The way the solution handles the endpoint device is similarly elegant. Once the single agent has been deployed—and it supports both Windows and Mac OS X-based endpoints—that agent communicates automatically with the server and a cloud-based protection network.

Instead of relying solely on signature files that are stored on the endpoint, the endpoint can continually obtain the most current information about new malware from the cloud-based service. In tests, this capability has been shown to protect a stunning 100% of known malware—an eye-opening figure appealing to any IT manager.

Task-based, data-based, and file-based protection via a dedicated data loss component

Added power comes via special data loss prevention capabilities that allow managers to create policies that reflect the differences that exist among job roles. The solution can be configured to prevent data copying by certain employees while permitting it for others, even if both groups of employees have access to that data.

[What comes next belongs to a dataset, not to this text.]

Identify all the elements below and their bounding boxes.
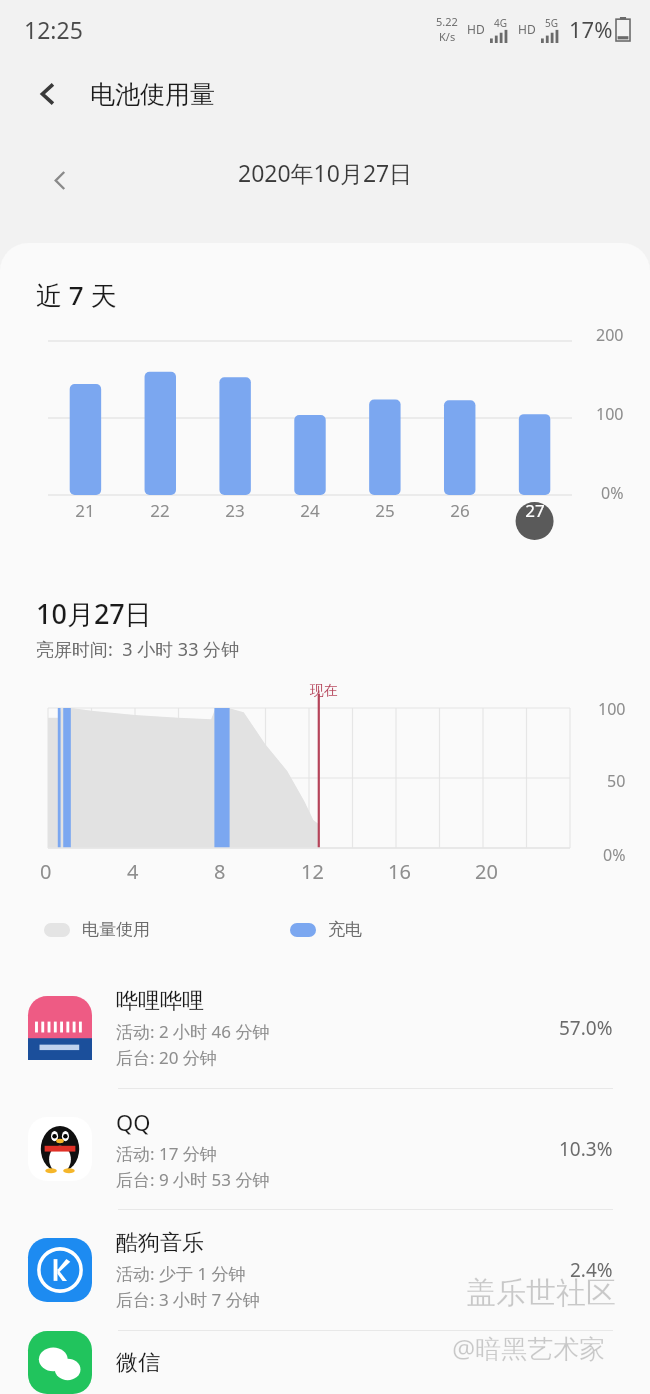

What's more, this solution also delivers special power for administrators who may need to block data transmission to a variety of alternate channels, like printers, CD/DVD drives, and network drives. And beyond the channel being blocked, the solution allows managers to specify the data they need to stop from being transmitted.

Once they create a list of blacklisted data—specific keywords, for instance, or company credit card numbers, or social security numbers—the solution can automatically detect when a given endpoint is attempting to transmit matching data and stop that from happening.

The same capability applies to files as a whole—particular named files, or files with any particular cluster of traits such as size or type, can be blocked.

Granular power to protect against risky e-mail, Web sites, removable storage, and user behavior

Additional protection against data loss stems from the fact that Endpoint Manager for Core Protection can also assess target destinations for both e-mail and Web sites—comparing, for instance, the site that is listed in an e-mail just received by an employee against a list of millions of continually updated sites that are seen as high-risk. This is useful to reduce the odds that data-transmitting malware might inadvertently be installed.

Should employees try to visit such a site in any way, whether deliberately or without realizing they're going there, the solution will simply block the visit (and thus prevent an unfortunate outcome such as the silent installation of Web-hosted malware on that employee's endpoint).

IT managers struggling to cope with data loss that occurs via removable plug-and-play devices, such as USB thumb drives, will find the solution's granular device control attractive. Using it, they can restrict such devices in a way that they themselves define and control—preventing, perhaps, certain vendors or models of removable drives from working, or only allowing certain vendors or models to work at all.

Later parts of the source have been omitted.